Source data –
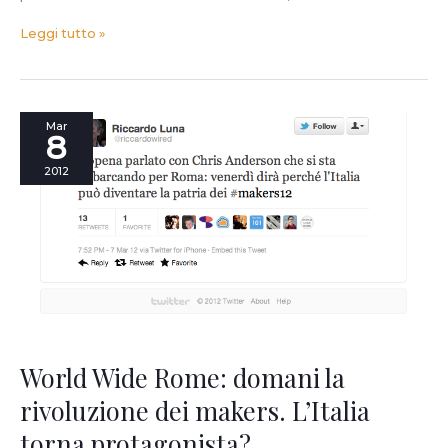
Leggi tutto »
World
Mar
8
Wide
Rome:
2012
domani
la
rivoluzione
dei
makers.
L’Italia
torna
protagonista?
World Wide Rome: domani la
rivoluzione dei makers. L’Italia
torna protagonista?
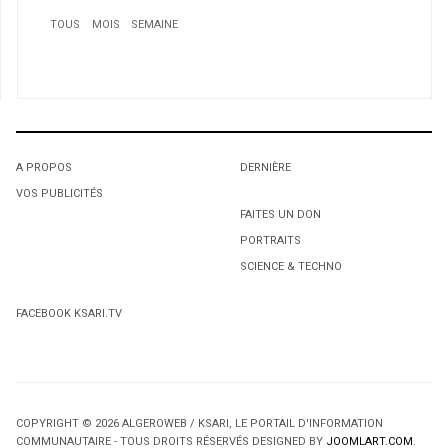
TOUS
MOIS
SEMAINE
1
Sahara marocain: Le Maroc réaffirme son attachement
au processus de néogociations
2
La Méditerranée sur les rives du Saint-Laurent: Une
A PROPOS
DERNIÈRE
histoire des Algériens au Canada
VOS PUBLICITÉS
3
1
1
FAITES UN DON
Culture : L’Algérie participera au 7e Festival du monde
PORTRAITS
L'octroi accidentel du Gant Court.
L'octroi accidentel du Gant Court.
arabe de Montréal
SCIENCE & TECHNO
4
L’ange du Raï, venu spécialement pour chasser les
FACEBOOK KSARI.TV
démons au pays des Amish.
COPYRIGHT © 2026 ALGEROWEB / KSARI, LE PORTAIL D'INFORMATION
COMMUNAUTAIRE - TOUS DROITS RÉSERVÉS DESIGNED BY
JOOMLART.COM
.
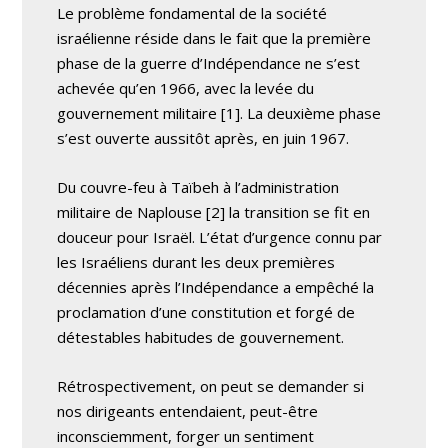
Le problème fondamental de la société
israélienne réside dans le fait que la première
phase de la guerre d’Indépendance ne s’est
achevée qu’en 1966, avec la levée du
gouvernement militaire [1]. La deuxième phase
s’est ouverte aussitôt après, en juin 1967.
Du couvre-feu à Taïbeh à l’administration
militaire de Naplouse [2] la transition se fit en
douceur pour Israël. L’état d’urgence connu par
les Israéliens durant les deux premières
décennies après l’Indépendance a empêché la
proclamation d’une constitution et forgé de
détestables habitudes de gouvernement.
Rétrospectivement, on peut se demander si
nos dirigeants entendaient, peut-être
inconsciemment, forger un sentiment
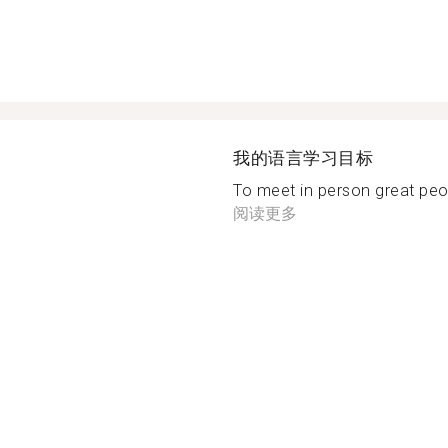
我的语言学习目标
To meet in person great peop
阅读更多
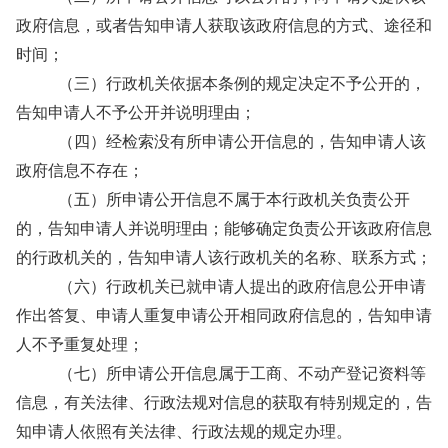
政府信息，或者告知申请人获取该政府信息的方式、途径和
时间；
（三）行政机关依据本条例的规定决定不予公开的，
告知申请人不予公开并说明理由；
（四）经检索没有所申请公开信息的，告知申请人该
政府信息不存在；
（五）所申请公开信息不属于本行政机关负责公开
的，告知申请人并说明理由；能够确定负责公开该政府信息
的行政机关的，告知申请人该行政机关的名称、联系方式；
（六）行政机关已就申请人提出的政府信息公开申请
作出答复、申请人重复申请公开相同政府信息的，告知申请
人不予重复处理；
（七）所申请公开信息属于工商、不动产登记资料等
信息，有关法律、行政法规对信息的获取有特别规定的，告
知申请人依照有关法律、行政法规的规定办理。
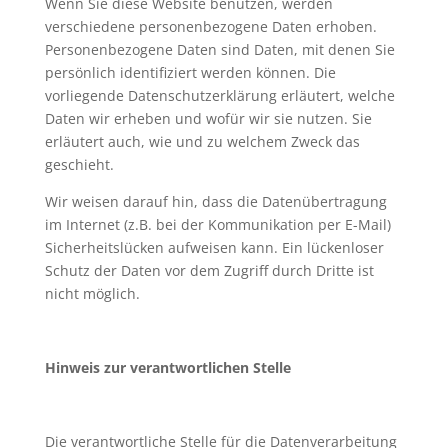
Wenn Sie diese Website benutzen, werden
verschiedene personenbezogene Daten erhoben.
Personenbezogene Daten sind Daten, mit denen Sie
persönlich identifiziert werden können. Die
vorliegende Datenschutzerklärung erläutert, welche
Daten wir erheben und wofür wir sie nutzen. Sie
erläutert auch, wie und zu welchem Zweck das
geschieht.
Wir weisen darauf hin, dass die Datenübertragung
im Internet (z.B. bei der Kommunikation per E-Mail)
Sicherheitslücken aufweisen kann. Ein lückenloser
Schutz der Daten vor dem Zugriff durch Dritte ist
nicht möglich.
Hinweis zur verantwortlichen Stelle
Die verantwortliche Stelle für die Datenverarbeitung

What you should do – Write only the number of lines in the entries that contain the word "phase".

Solution to this problem – 2